If your loved one has been saving for an additional pension on their own, you have the opportunity to inherit their retirement savings . They can be located in the same NPF where pension savings are stored, or in another.

Who can receive inheritance savings and how?

The owner of pension savings could himself appoint successors – not necessarily relatives. And determine the share of savings that everyone will get. To do this, he  had to submit a written application with a list of successors to the branch of the FIU or the MFC.

If a person has not left such a statement, only representatives of the first or second inheritance line can count on money . The first is children, parents, husband or wife. If there are no relatives of the first stage, then the savings will go to the relatives of the second stage – brothers, sisters, grandfathers, grandmothers and grandchildren. Relatives of the same queue receive savings in equal shares.

If the insured has no relatives from the first two stages, then the savings go to the reserve of the pension fund, and the savings account is closed.

To get access to the money of the deceased, his relatives must contact the FIU and find out if the person has pension savings. If there is, the FIU will inform you in which fund they are stored and whether the owner of pension savings has left a statement with a list of successors.

You can only come to the branch of the Pension Fund of Russia in person. You cannot apply to the FIU through a notary.

When you visit the FIU you will need:

  • the passport;
  • death certificate (if any);
  • SNILS of the deceased;
  • documents confirming the relationship with the deceased.
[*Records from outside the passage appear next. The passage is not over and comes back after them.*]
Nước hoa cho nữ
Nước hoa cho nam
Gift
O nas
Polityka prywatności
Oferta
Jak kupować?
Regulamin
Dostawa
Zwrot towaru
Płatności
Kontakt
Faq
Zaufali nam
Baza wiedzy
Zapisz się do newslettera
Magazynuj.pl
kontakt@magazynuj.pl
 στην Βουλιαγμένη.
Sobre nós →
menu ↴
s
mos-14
If you know that the person has designated you as the recipient of their retirement savings, proof of relationship is not required. But you will need the SNILS number – both the deceased and your own.
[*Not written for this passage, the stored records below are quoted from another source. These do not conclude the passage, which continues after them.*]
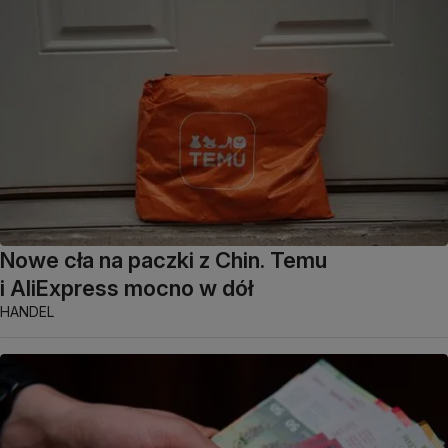
Nowe cła na paczki z Chin. Temu
i AliExpress mocno w dół
HANDEL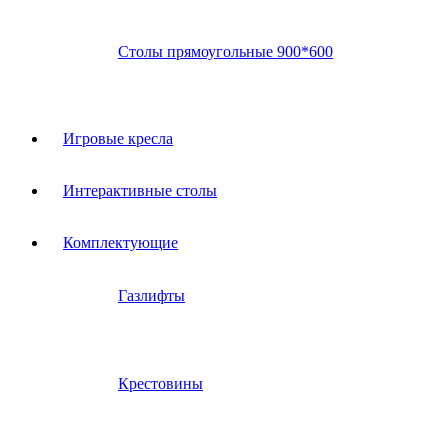
Столы прямоугольные 900*600
Игровые кресла
Интерактивные столы
Комплектующие
Газлифты
Крестовины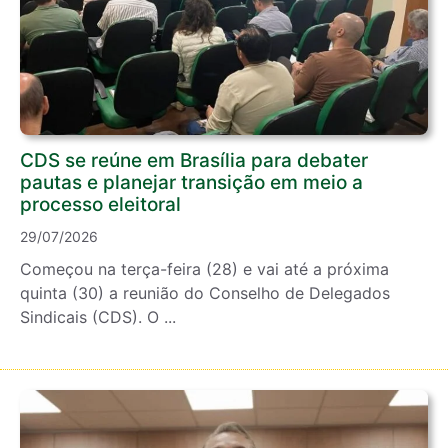
CDS se reúne em Brasília para debater
pautas e planejar transição em meio a
processo eleitoral
29/07/2026
Começou na terça-feira (28) e vai até a próxima
quinta (30) a reunião do Conselho de Delegados
Sindicais (CDS). O ...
When you find out in which fund your loved one’s savings are stored, do not delay. You need to contact this fund and apply for payment within six months from the date of death of the owner of the savings. If you are late, the money can only be obtained through the court.
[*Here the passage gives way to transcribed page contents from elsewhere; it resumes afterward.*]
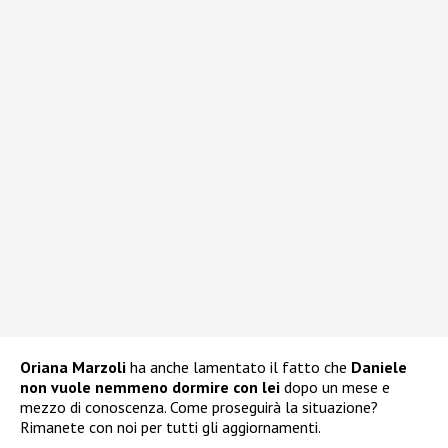
Oriana Marzoli
ha anche lamentato il fatto che
Daniele
non vuole nemmeno dormire con lei
dopo un mese e
mezzo di conoscenza. Come proseguirà la situazione?
Rimanete con noi per tutti gli aggiornamenti.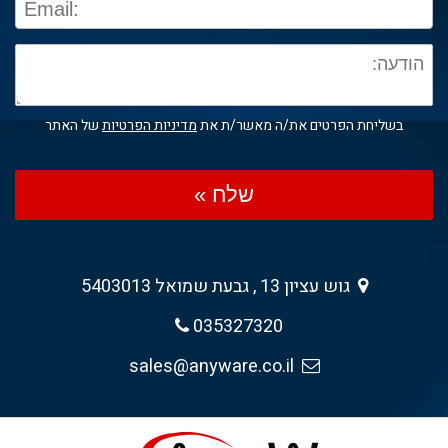
בשליחת הפרטים את/ה מאשר/ת את
מדיניות הפרטיות
של האתר
שלח »
גוש עציון 13 , גבעת שמואל 5403013
035327320
sales@anyware.co.il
The amount of payments will depend on whether the deceased began to receive a pension or not. If a person died before retirement, then the heirs will receive all the savings.

If a pension has already been assigned, then the amount of payment will depend on the type of pension.

The money will be paid to you only after seven months – until the 20th day of the eighth month from the date of the death of their owner.

Who can apply for voluntary retirement savings and how to get them?

Each NPF has its own rules. Whether pension savings are inherited, in what amount and under what conditions, is indicated in the agreement with the fund.

Usually, the NPF pays savings to successors only if the client has not yet started receiving additional pension. Sometimes the contract provides for the payment of part of the savings. And in some cases, under the terms of the contract, the money cannot go to the heirs at all.

If the contract provides for the transfer of savings, then two options for their inheritance are possible.

The owner of the pension account could independently determine the list of recipients of savings. To do this, he had to immediately enter their personal data into the contract or draw up a separate will with a notary indicating the successors of his pension savings.

If he did not do this, then the relatives will receive pension savings in the order of the first two inheritance queues, as in the case of the state pension.

The agreement with the NPF should state when the heirs must apply to the fund with an application for payment. For example, not earlier than six months after the death of the client, and not later than three years.

It is better to check the list of documents for receiving money in the fund in advance – it may vary in different organizations.

How long after the application is submitted, the fund must pay the money can also be found in the agreement with the NPF.

If you know that a loved one saved money for an additional pension, but you don’t know in which fund, then you can send requests to all NPFs through a notary. But again, it is worthwhile to find out in advance the prices of a notary for search and estimate the costs.